**Exercise directions:** Would you please write out each of the entries below exactly, omitting pictures?

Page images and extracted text
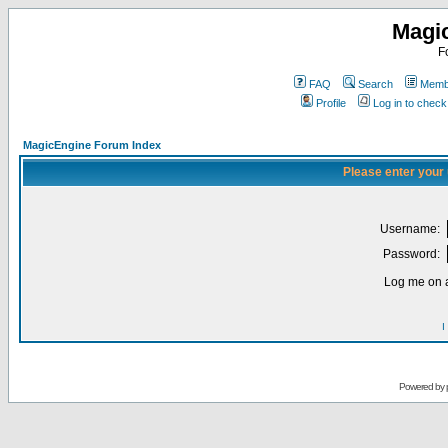
Magi
F
FAQ
Search
Membe
Profile
Log in to chec
MagicEngine Forum Index
Please enter your
Username:
Password:
Log me on a
I
Powered by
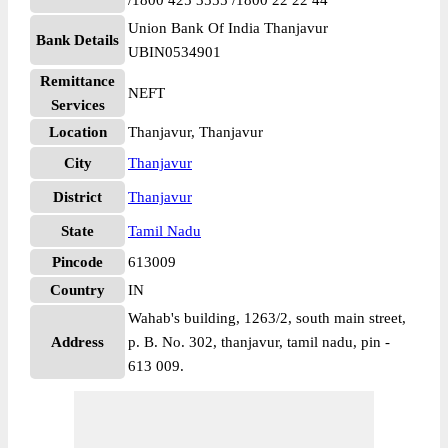
/1800 425 3555 /1800 22 22 44
Union Bank Of India Thanjavur
Bank Details
UBIN0534901
Remittance
NEFT
Services
Location
Thanjavur, Thanjavur
City
Thanjavur
District
Thanjavur
State
Tamil Nadu
Pincode
613009
Country
IN
Wahab's building, 1263/2, south main street,
Address
p. B. No. 302, thanjavur, tamil nadu, pin -
613 009.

**Written answer:**
Magi
F
FAQ
Search
Membe
Profile
Log in to chec
MagicEngine Forum Index
Please enter your
Username:
Password:
Log me on a
I
Powered by
/1800 425 3555 /1800 22 22 44
Union Bank Of India Thanjavur
Bank Details
UBIN0534901
Remittance
NEFT
Services
Location
Thanjavur, Thanjavur
City
Thanjavur
District
Thanjavur
State
Tamil Nadu
Pincode
613009
Country
IN
Wahab's building, 1263/2, south main street,
Address
p. B. No. 302, thanjavur, tamil nadu, pin -
613 009.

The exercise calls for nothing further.